I like 3lermeope: he (I presume) always brings fine wine to the party, and for that I am hugely grateful. Here, he shares a bottle with C Peterson, and they both like a good pinot:*
I don’t care for the conspiracy theorist fools in the thread below spilling their truth decay effluence everywhere to see how many clean rivers they can pollute. They are just as culpable as the original sources. Or is that so? How much blame can we put onto these footsoldiers?
It is so, and quite a bit. People are responsible for what they say and type, and it does no good for the person to claim that they were merely parroting without thought someone else. That’s a choice, too; a person is not required to be a parrot.
Someone (Jim Jones, iirc) posted a Hannah Arendt quote the other day, wherein she argues that the ideal subject in a totalitarian regime would be one that is completely insensible to the distinctions between true and false, fact and fiction. What has always bothered me about this formulation is that it is entirely too forgiving by being too general. Take any adult who moves through the world without constant assistance and you will find a person capable of distinguishing true from false, and fact from fiction, in all the ways that matter for surviving to the next day. They don’t eat sand, drink gasoline, or exit their apartment via the window. This success at navigating the world tells me that the problem isn’t general, but very specific. They aren’t unaware of the distinctions, but rather they must suspend them in specific cases. It takes some active effort for them to successfully ignore what they know, in favor of endorsing a story they like better.
This is maintained through studious cultivation of personal ignorance. With the Internet, just about everyone living in at least a minimally free country has access to high-quality, reliable sources of information on any and all topics that a person could possibly want to know something about. And, further, just about everyone is familiar with which sources are reliable because they use them in other areas of life; for work tasks, or when they’re looking for driving directions, or finding lunch, or comparing contractors, or any number of other purposes, folks use Google Search et. al. without trouble or hint of doubt. It is only when they are motivated to disbelieve the result because they are desperate to preserve some prior belief that they suddenly become arch skeptics.
To that end, I think of conspiracy theory peddlers as really something more like personal excuse merchants. They sell you a package of knowing lies that satisfy the need to have something to point to to justify what was already believed the whole time. It’s not your fault when things aren’t going right, it’s Jews/TheDeepState/Feminazis/Trans People in your Bathrooms, etc. etc.. The more a person indulges the feeling of security from being perplexed by not knowing things, the less they feel motivated to seek actually accurate explanations, which always take more effort to understand and utilize anyway.
And, further, just about everyone is familiar with
which sources are reliable because they use them in other areas of
Unfortunately, people who have not learned critical thinking skills are masters at compartmentalization. They manage to completely separate accessing high quality information about ordinary details of everyday life from accessing data about matters that they’ve been programmed to respond to reflexively, matters which they choose (consciously or otherwise) to avoid analyzing at all.
In a very real sense, these people (as we see with a few trolls in this forum) are truly not familiar with reliable sources when it comes to certain subjects.

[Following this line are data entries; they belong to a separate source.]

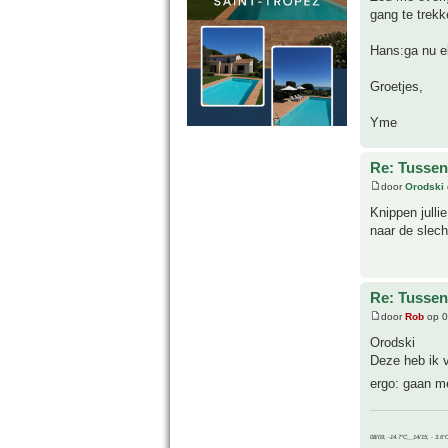
gang te trekk
Hans:ga nu el
Groetjes,
Yme
Re: Tussen
door
Orodski
Knippen julli
naar de slech
Re: Tussen
door
Rob
op 0
Orodski
Deze heb ik 
ergo: gaan me
08/09, -14.7°C__14/15, - 3.6°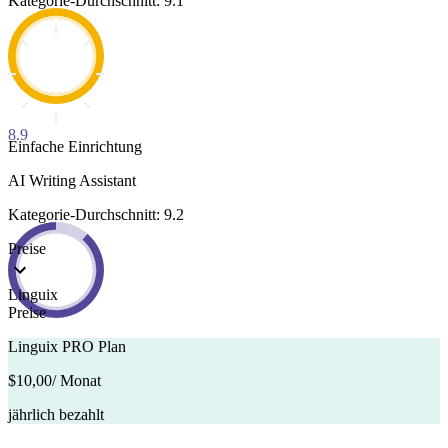
Kategorie-Durchschnitt: 9.1
8.9
Einfache Einrichtung
AI Writing Assistant
Kategorie-Durchschnitt: 9.2
Preise
Linguix
Preise
Linguix PRO Plan
$10,00
/ Monat
jährlich bezahlt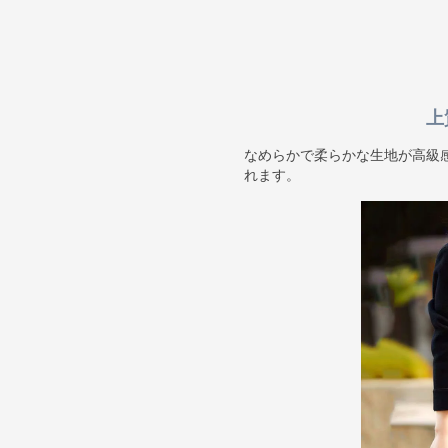
上
なめらかで柔らかな生地が高級
れます。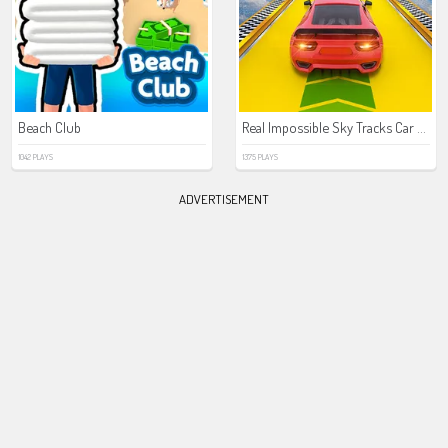
Real Impossible Sky Tracks Car Driving
Beach Club
1042 PLAYS
1375 PLAYS
ADVERTISEMENT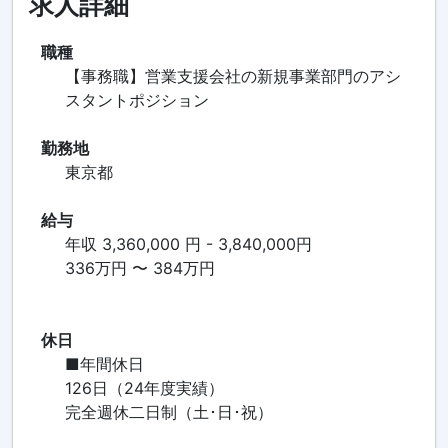
求人詳細
職種
【事務職】営業支援会社の新規事業部門のアシ
スタントポジション
勤務地
東京都
給与
年収 3,360,000 円 - 3,840,000円
336万円 〜 384万円
休日
■年間休日
126日（24年度実績）
完全週休二日制（土･日･祝）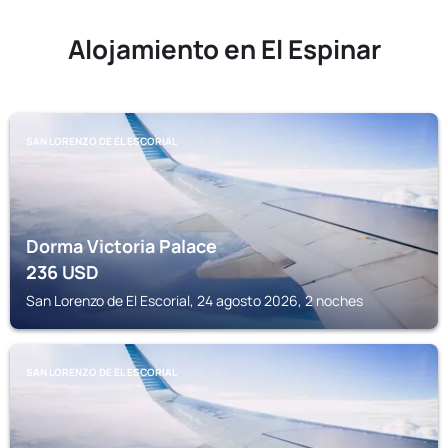
Alojamiento en El Espinar
SAN LORENZO DE EL ESCORIAL
Dorma Victoria Palace
236
USD
San Lorenzo de El Escorial, 24 agosto 2026, 2 noches
SAN LORENZO DE EL ESCORIAL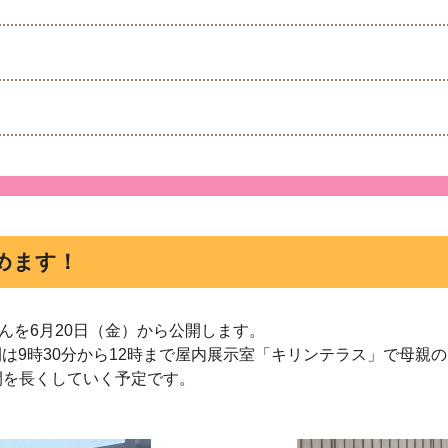
めます！
んを
6
月
20
日（金）から公開します。
間は
9
時
30
分から
12
時まで屋内展示室「キリンテラス」で母親の
間を長くしていく予定です。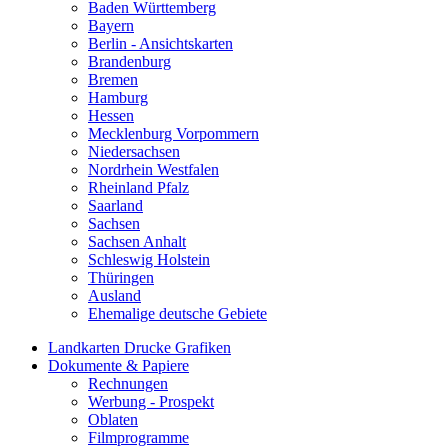
Baden Württemberg
Bayern
Berlin - Ansichtskarten
Brandenburg
Bremen
Hamburg
Hessen
Mecklenburg Vorpommern
Niedersachsen
Nordrhein Westfalen
Rheinland Pfalz
Saarland
Sachsen
Sachsen Anhalt
Schleswig Holstein
Thüringen
Ausland
Ehemalige deutsche Gebiete
Landkarten Drucke Grafiken
Dokumente & Papiere
Rechnungen
Werbung - Prospekt
Oblaten
Filmprogramme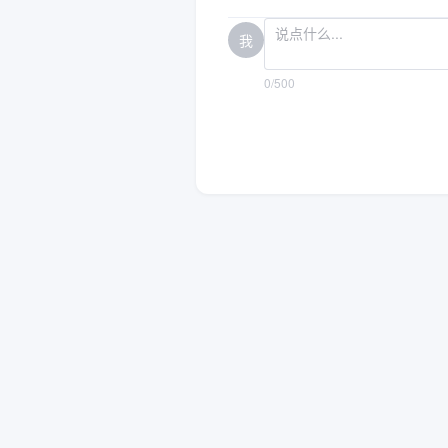
我
0/500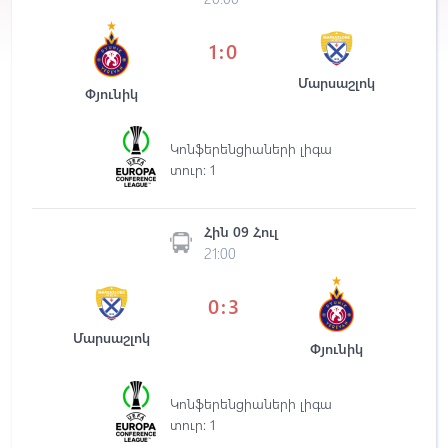
1:0
Մարսաշլոկ
Փյունիկ
Կոնֆերենցիաների լիգա
տուր: 1
Հին 09 Հուլ
21:00
0:3
Մարսաշլոկ
Փյունիկ
Կոնֆերենցիաների լիգա
տուր: 1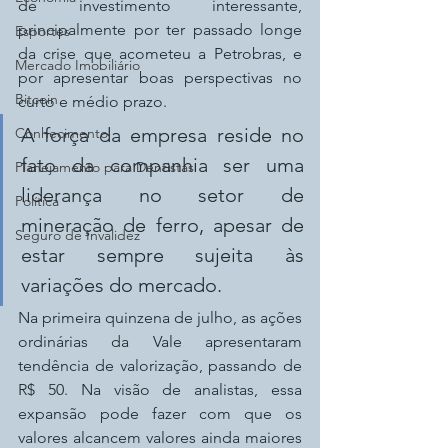
de investimento interessante, 
principalmente por ter passado longe 
Esportes
da crise que acometeu a Petrobras, e 
Mercado Imobiliário
por apresentar boas perspectivas no 
Bitcoin
curto e médio prazo.
A força da empresa reside no 
Conhecimento
fato da companhia ser uma 
Planejamento para Dentistas
liderança no setor de 
Política
mineração de ferro, apesar de 
Seguro de Invalidez
estar sempre sujeita às 
variações do mercado.
Na primeira quinzena de julho, as ações 
ordinárias da Vale apresentaram 
tendência de valorização, passando de 
R$ 50. Na visão de analistas, essa 
expansão pode fazer com que os 
valores alcancem valores ainda maiores 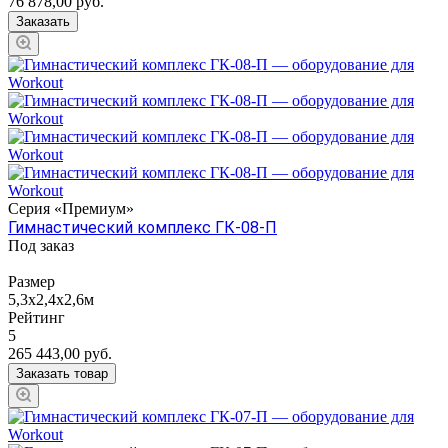
76 878,00
руб.
Заказать
Серия «Премиум»
Гимнастический комплекс ГК-08-П
Под заказ
Размер
5,3х2,4х2,6м
Рейтинг
5
265 443,00
руб.
Заказать товар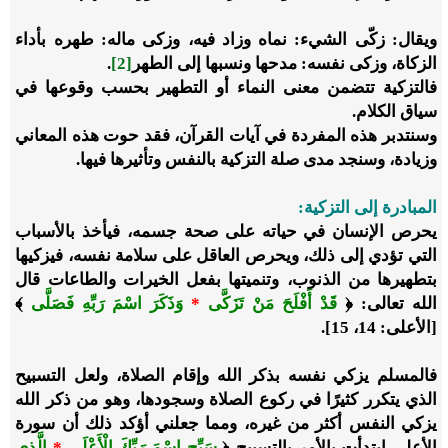
ويقال: زكّى الشيء: نماه وزاد فيه، وزكى ماله: طهره بأداء
الزكاة، وزكى نفسه: مدحها ونسبها إلى الطهر
[2]
.
فالتزكية تتضمن معنى النماء أو التطهير بحسب وقوعها في
سياق الكلام.
وسنتدبر هذه المفردة في آيات القرآن، فقد حوت هذه المعاني
وزيادة، وسنجد مدى صلة التزكية بالنفس وتأثيرها فيها.
المبادرة إلى التزكية:
يحرص الإنسان في حياته على صحة جسمه، فيأخذ بالأسباب
التي تؤدي إلى ذلك، ويحرص العاقل على سلامة نفسه، فيزكيها
بتطهيرها من الذنوب، وتنميتها بفعل الخيرات والطاعات قال
الله تعالى: ﴿
قَدْ أَفْلَحَ مَنْ تَزَكَّى
*
وَذَكَرَ اسْمَ رَبِّهِ فَصَلَّى
﴾
[الأعلى: 14، 15].
فالمسلم يزكي نفسه بذكر الله وإقام الصلاة، ولعل التسبيح
الذي يتكرر كثيرًا في ركوع الصلاة وسجودها، وهو من ذكر الله
يزكي النفس أكثر من غيره، ومما جعلني أؤكد ذلك أن سورة
الأعلى ابتدأت بالأمر بالتسبيح ﴿
سَبِّحِ اسْمَ رَبِّكَ الْأَعْلَى
*
الَّذِي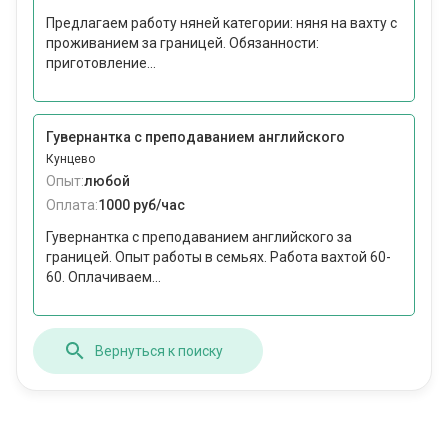
Предлагаем работу няней категории: няня на вахту с
проживанием за границей. Обязанности:
приготовление...
Гувернантка с преподаванием английского
Кунцево
Опыт:
любой
Оплата:
1000 руб/час
Гувернантка с преподаванием английского за
границей. Опыт работы в семьях. Работа вахтой 60-
60. Оплачиваем...
Вернуться к поиску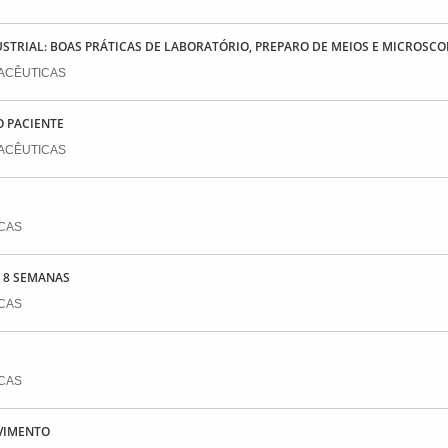
TRIAL: BOAS PRÁTICAS DE LABORATÓRIO, PREPARO DE MEIOS E MICROSCO
MACÊUTICAS
O PACIENTE
MACÊUTICAS
ICAS
 8 SEMANAS
ICAS
ICAS
VIMENTO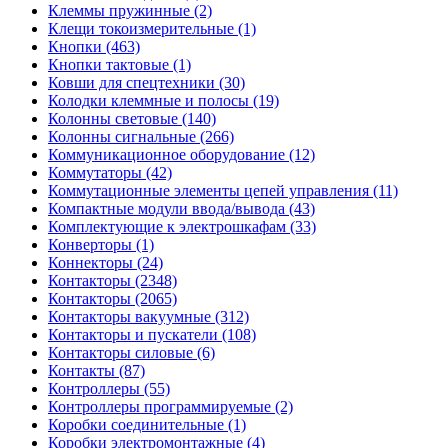
Клеммы пружинные (2)
Клещи токоизмерительные (1)
Кнопки (463)
Кнопки тактовые (1)
Ковши для спецтехники (30)
Колодки клеммные и полосы (19)
Колонны световые (140)
Колонны сигнальные (266)
Коммуникационное оборудование (12)
Коммутаторы (42)
Коммутационные элементы цепей управления (11)
Компактные модули ввода/вывода (43)
Комплектующие к электрошкафам (33)
Конверторы (1)
Коннекторы (24)
Контакторы (2348)
Контакторы (2065)
Контакторы вакуумные (312)
Контакторы и пускатели (108)
Контакторы силовые (6)
Контакты (87)
Контроллеры (55)
Контроллеры программируемые (2)
Коробки соединительные (1)
Коробки электромонтажные (4)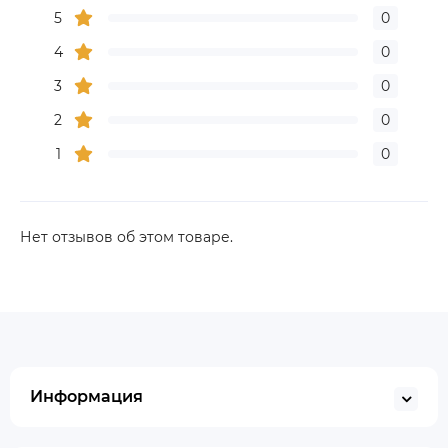
5
0
4
0
3
0
2
0
1
0
Нет отзывов об этом товаре.
Информация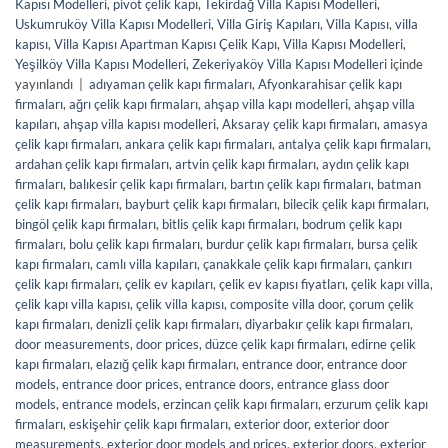
Kapısı Modelleri
,
pivot çelik kapı
,
Tekirdağ Villa Kapısı Modelleri
,
Uskumruköy Villa Kapısı Modelleri
,
Villa Giriş Kapıları
,
Villa Kapısı
,
villa
kapısı
,
Villa Kapısı Apartman Kapısı Çelik Kapı
,
Villa Kapısı Modelleri
,
Yeşilköy Villa Kapısı Modelleri
,
Zekeriyaköy Villa Kapısı Modelleri
içinde
yayınlandı
|
adıyaman çelik kapı firmaları
,
Afyonkarahisar çelik kapı
firmaları
,
ağrı çelik kapı firmaları
,
ahşap villa kapı modelleri
,
ahşap villa
kapıları
,
ahşap villa kapısı modelleri
,
Aksaray çelik kapı firmaları
,
amasya
çelik kapı firmaları
,
ankara çelik kapı firmaları
,
antalya çelik kapı firmaları
,
ardahan çelik kapı firmaları
,
artvin çelik kapı firmaları
,
aydın çelik kapı
firmaları
,
balıkesir çelik kapı firmaları
,
bartın çelik kapı firmaları
,
batman
çelik kapı firmaları
,
bayburt çelik kapı firmaları
,
bilecik çelik kapı firmaları
,
bingöl çelik kapı firmaları
,
bitlis çelik kapı firmaları
,
bodrum çelik kapı
firmaları
,
bolu çelik kapı firmaları
,
burdur çelik kapı firmaları
,
bursa çelik
kapı firmaları
,
camlı villa kapıları
,
çanakkale çelik kapı firmaları
,
çankırı
çelik kapı firmaları
,
çelik ev kapıları
,
çelik ev kapısı fiyatları
,
çelik kapı villa
,
çelik kapı villa kapısı
,
çelik villa kapısı
,
composite villa door
,
çorum çelik
kapı firmaları
,
denizli çelik kapı firmaları
,
diyarbakır çelik kapı firmaları
,
door measurements
,
door prices
,
düzce çelik kapı firmaları
,
edirne çelik
kapı firmaları
,
elazığ çelik kapı firmaları
,
entrance door
,
entrance door
models
,
entrance door prices
,
entrance doors
,
entrance glass door
models
,
entrance models
,
erzincan çelik kapı firmaları
,
erzurum çelik kapı
firmaları
,
eskişehir çelik kapı firmaları
,
exterior door
,
exterior door
measurements
,
exterior door models and prices
,
exterior doors
,
exterior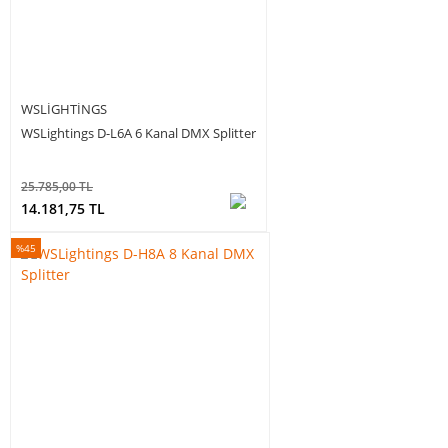
WSLIGHTINGS
WSLightings D-L6A 6 Kanal DMX Splitter
25.785,00 TL
14.181,75 TL
%45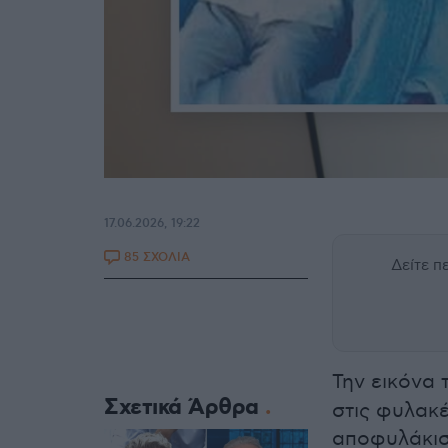
17.06.2026, 19:22
85 ΣΧΟΛΙΑ
Δείτε 
Την εικόνα
Σχετικά Άρθρα
στις φυλακέ
αποφυλάκισ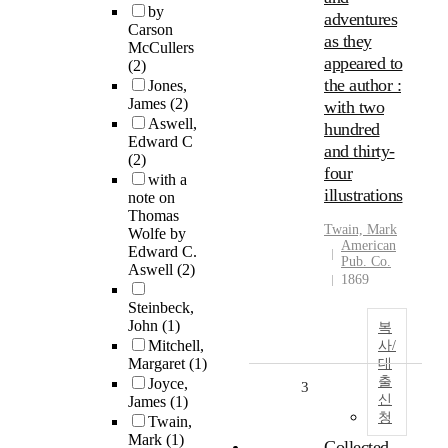
by
adventures
Carson
as they
McCullers
appeared to
(2)
the author :
Jones,
James
(2)
with two
Aswell,
hundred
Edward C
and thirty-
(2)
four
with a
illustrations
note on
Thomas
Twain, Mark
Wolfe by
American
Edward C.
Pub. Co.
Aswell
(2)
1869
Steinbeck,
John
(1)
복
Mitchell,
사/
Margaret
(1)
대
출
Joyce,
3
신
James
(1)
청
Twain,
Mark
(1)
Collected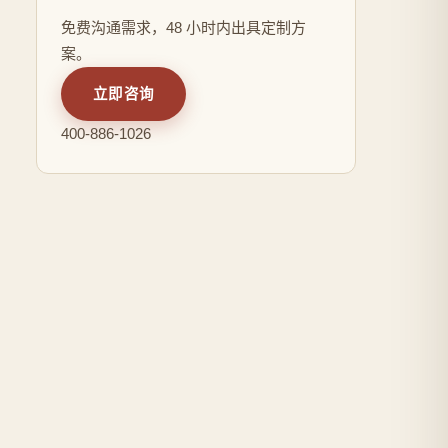
免费沟通需求，48 小时内出具定制方
案。
立即咨询
400-886-1026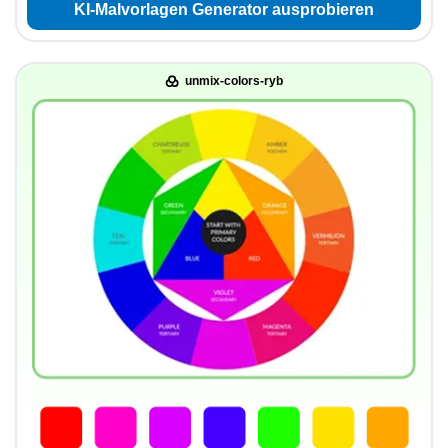
KI-Malvorlagen Generator ausprobieren
unmix-colors-ryb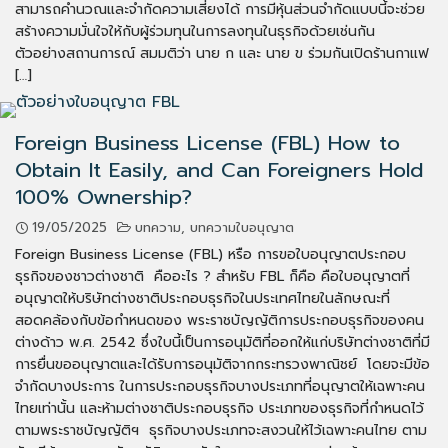
สามารถคำนวณและจำกัดความเสี่ยงได้ การมีหุ้นส่วนจำกัดแบบนี้จะช่วย
สร้างความมั่นใจให้กับผู้ร่วมทุนในการลงทุนในธุรกิจด้วยเช่นกัน
ตัวอย่างสถานการณ์ สมมติว่า นาย ก และ นาย ข ร่วมกันเปิดร้านกาแฟ
[…]
Foreign Business License (FBL) How to
Obtain It Easily, and Can Foreigners Hold
100% Ownership?
19/05/2025
บทความ
,
บทความใบอนุญาต
Foreign Business License (FBL) หรือ การขอใบอนุญาตประกอบ
ธุรกิจของชาวต่างชาติ คืออะไร ? สำหรับ FBL ก็คือ คือใบอนุญาตที่
อนุญาตให้บริษัทต่างชาติประกอบธุรกิจในประเทศไทยในลักษณะที่
สอดคล้องกับข้อกำหนดของ พระราชบัญญัติการประกอบธุรกิจของคน
ต่างด้าว พ.ศ. 2542 ซึ่งใบนี้เป็นการอนุมัติที่ออกให้แก่บริษัทต่างชาติที่มี
การยื่นขออนุญาตและได้รับการอนุมัติจากกระทรวงพาณิชย์ โดยจะมีข้อ
จำกัดบางประการ ในการประกอบธุรกิจบางประเภทที่อนุญาตให้เฉพาะคน
ไทยเท่านั้น และห้ามต่างชาติประกอบธุรกิจ ประเภทของธุรกิจที่กำหนดไว้
ตามพระราชบัญญัติฯ ธุรกิจบางประเภทจะสงวนให้ไว้เฉพาะคนไทย ตาม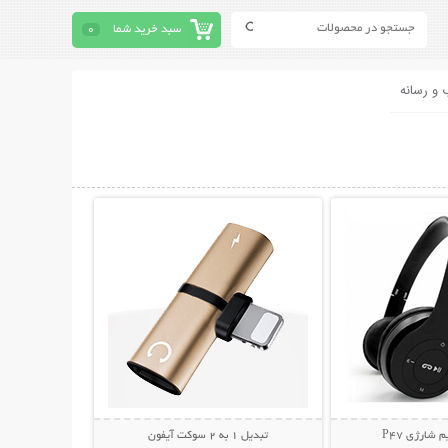
سبد خرید شما
0
 و رسانه
حات بیشتر
نمایش توضیحات بیشتر
شارژی P47
تبدیل 1 به 2 سوکت آیفون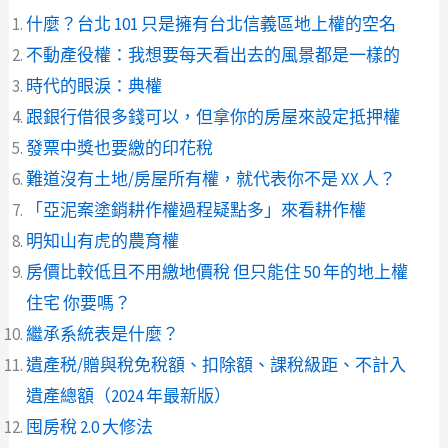
什麼？台北 101 只是擁有台北信義區地上權的空名
不動產役權：我想要每天看出去的風景都是一樣的
時代的眼淚：典權
跟銀行借很多錢可以，但拿你的房屋來設定抵押權
發票中獎也要繳的印花稅
難道沒有土地/房屋所有權，就代表你不是 XX 人？
「亞泥案塗銷耕作權過程疑點多」來看耕作權
明知山有虎的農育權
房價比較低且不用繳地價稅 但只能住 50 年的地上權
住宅 你要嗎？
繼承系統表是什麼？
遺產税/贈與稅免稅額、扣除額、課稅級距、不計入
遺產總額（2024 年最新版）
囤房稅 2.0 大修法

It’s certainly true that they become that way, through self-training of bad habits. But I submit that there is (what we generally mean by) a choice or series of choices to turn away from trying to know and finding good sources at the start of it. A person must be faced with either the disorienting experience of not knowing, or knowing wrong, and then deliberately turn away from sources that can explain what is happening, which is facilitated by the batshit explanation being cognitively less taxing and more interesting and the reality drab and boring and often personally unflattering by comparison.
Of course, some of the blame falls on the education system, since to know correct things usually has a prerequisite of knowing more basic correct things that the new knowledge relies upon. My grandmother (who is still kicking at 95!) and I were talking about this the other day, as she expressed being flummoxed by people being so easily led astray by conspiracy theories; the one she had heard a friend spouting was a version of the Bill Gates-Vaccines-Microchips-5G strain. I pointed out that if a person doesn’t know how vaccines work, and they don’t know how 5G works, and they don’t really know what a microchip actually is, they have a lessened ability to filter out false claims about these things; things that are in actuality impossible come to sound plausible. Not no ability, because people generally still know how people function, and so should still be able to analyze the claims regarding motivation and capacity and the ability to keep secrets. But it’s harder when you don’t know how the thing under discussion works, even at the most basic level of abstraction.
*I’m not sure either of them do; how far can I take a metaphor?